Prevalence of Deep Vein Thrombosis and Associated Factors in Adult Medical Patients Admitted to the University Teaching Hospital, Lusaka, Zambia

  • C K Mwandama Department of Internal Medicine, University Teaching Hospital, Lusaka, Zambia
  • B Andrews School of Medicine, University of Zambia, Vanderbilt Institute for Global Health (Nashville, TN, USA), and Christ Community Health Services (Memphis, TN, USA)
  • S Lakhi Department of Internal Medicine, University Teaching Hospital, Lusaka, Zambia



Deep vein thrombosis (DVT) and pulmonary embolism (PE) collectively referred to as venous thromboembolism (VTE) are associated with significant morbidity and mortality worldwide.

DVT is common in hospitalized patients with acute medical illness. Routine use of thromboprophylaxis has been shown to reduce prevalence of DVT in hospitalized patients with acute medical illness. Thromboprophylaxis is not routinely given to hospitalized medical patients in most hospitals in Zambia.



The objectives of this study were: to determine the prevalence and anatomical distribution of DVT in medical patients admitted to the UTH for at least 7 days; establish demographic and clinical characteristics of medical patients with DVT and finally determine the accuracy of the Well’s score for DVT.
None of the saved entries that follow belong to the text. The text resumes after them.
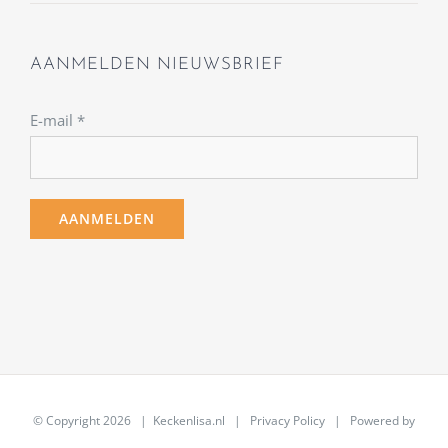
AANMELDEN NIEUWSBRIEF
E-mail
*
© Copyright
2026 | Keckenlisa.nl |
Privacy Policy
| Powered by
This was a descriptive, cross sectional analytical study. The sample size comprised 296 medical patients admitted for at least 7 days. A questionnaire was used to obtain demographic characteristics and relevant clinical history. A focused detailed physical examination was conducted to screen for DVT of the lower limbs and Well’s score for DVT computed. Laboratory tests including HIV test and full blood count were done. Biochemical and genetic studies to evaluate for inherited and acquired thrombophilias could not be done due limited financial resources. Compression ultrasound scans (USS) were done on lower limbs of recruited patients to determine the presence of DVT.                                                                                   Variables of interest were compared by chi-square, Kruskal-wallis and t-tests. Multivariate and univariate logistic regression analysis were used to assess for associations between DVT and independent variables of interest.


The Prevalence of DVT of the lower limbs was 11.1 % (33/296). Prevalence of proximal lower limb DVT was 9.1%. Eighty two percent (27/33) of all patients with DVT had proximal lower limb DVT. Asymptomatic lower limb DVT was noted in 85 % (28/33) of all patients with DVT.
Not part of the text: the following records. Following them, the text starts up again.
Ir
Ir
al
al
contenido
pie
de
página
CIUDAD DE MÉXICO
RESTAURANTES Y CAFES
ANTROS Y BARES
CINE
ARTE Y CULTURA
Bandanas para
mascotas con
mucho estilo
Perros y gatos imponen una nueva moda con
The Mean age of patients with DVT was 42.12 years (SD 12.71).The mean duration of hospital admission was 11.91 (SD 7.77) days. Seventy six percent (25/33) of all patients with DVT had an infectious disease as a primary diagnosis. Tuberculosis was the most common infectious disease among patients with DVT accounting for 60.6 % (20/33) of all infections. Up to 70 % (23/33) of all patients with DVT were HIV positive.
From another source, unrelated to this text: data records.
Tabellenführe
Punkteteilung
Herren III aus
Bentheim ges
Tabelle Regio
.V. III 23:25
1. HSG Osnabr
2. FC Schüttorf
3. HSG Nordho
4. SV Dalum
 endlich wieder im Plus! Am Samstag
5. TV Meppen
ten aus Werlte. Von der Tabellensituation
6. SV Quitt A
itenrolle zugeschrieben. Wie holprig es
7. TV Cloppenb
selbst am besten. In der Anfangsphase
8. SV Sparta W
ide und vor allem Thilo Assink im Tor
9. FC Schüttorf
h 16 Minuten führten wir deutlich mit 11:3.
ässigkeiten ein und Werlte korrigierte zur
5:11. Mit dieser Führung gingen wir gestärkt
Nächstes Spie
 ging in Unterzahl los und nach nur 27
The specificity for the Wells score specificity for DVT was 73.4% while the sensitivity was 100%.  The accuracy was 76.3%.The positive and negative predictive values were 32% and 100% respectively.


Proximal Lower limb DVT is common among HIV positive medical   patients admitted for at least 7 days at the UTH. In our study, lower extremity proximal DVT was more common in patients with Tuberculosis and a low BMI. Up to 85% of lower limb DVT was asymptomatic. Without a high index of suspicion, lower limb DVT is likely to be missed. The pretest Wells score correlated well with the USS findings and could be used as a rule out test for those with suspected DVT.A follow up study to evaluate for genetic and biochemical factors that predispose to DVT need to be undertaken in the near future. There is need to advocate for thromboprophylaxis in medical patients with acute illness and prolonged hospital stay.